#### Directions for this task
Every line in the listing below that holds the word "насиченість" should be returned.

#### Provided material
_ _ _ _ _ _ _

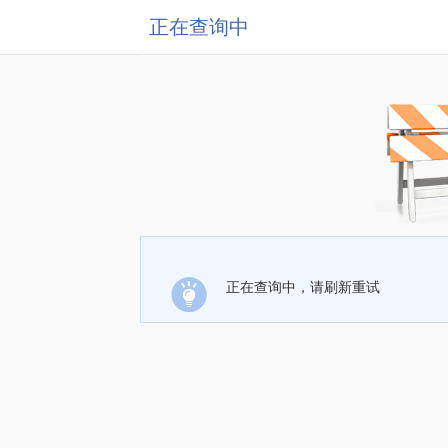
正在查询中
正在查询中，请刷新重试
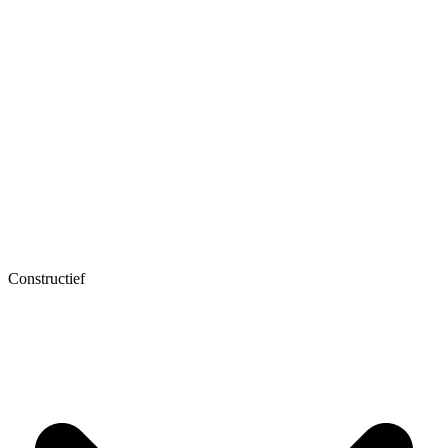
Constructief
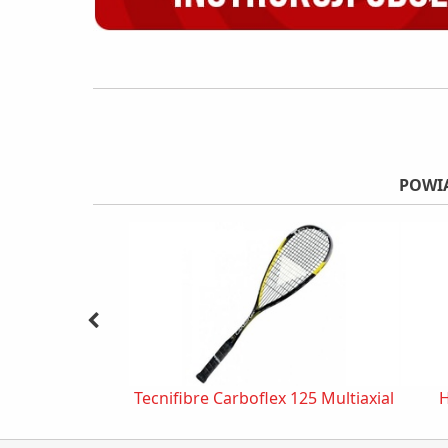
POWIĄ
Tecnifibre Carboflex 125 Multiaxial
H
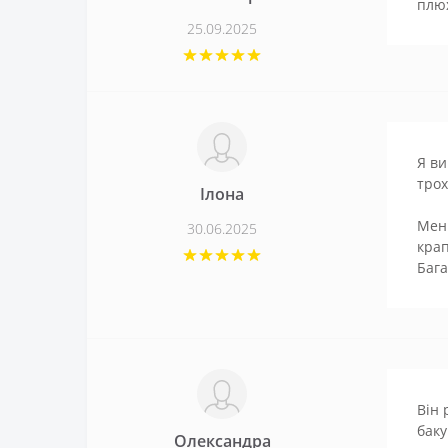
плюх
25.09.2025
Я ви
трох
Ілона
Мені
30.06.2025
крап
Бага
Він 
баку
Олександра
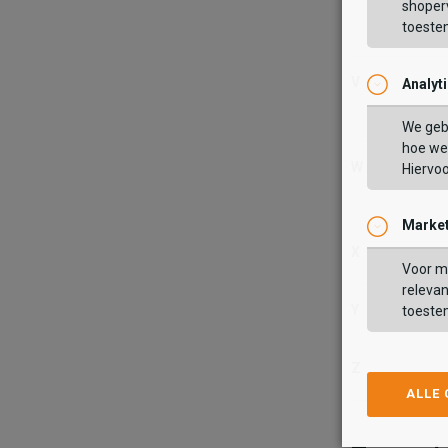
shoperv
toeste
V
Analyt
We geb
hoe we 
W
Hiervo
Market
X
Voor ma
relevan
Y
toeste
Z
ALLE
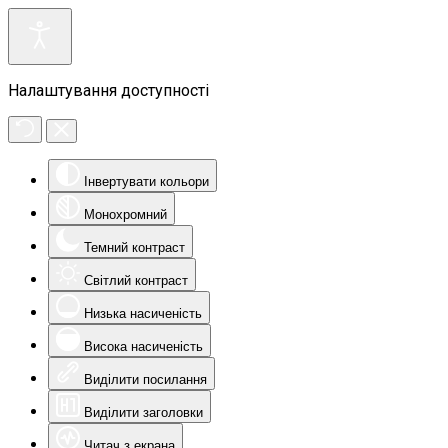
Налаштування доступності
Інвертувати кольори
Монохромний
Темний контраст
Світлий контраст
Низька насиченість
Висока насиченість
Виділити посилання
Виділити заголовки
Читач з екрана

_ _ _ _ _ _ _

#### Answer box
Низька насиченість
Висока насиченість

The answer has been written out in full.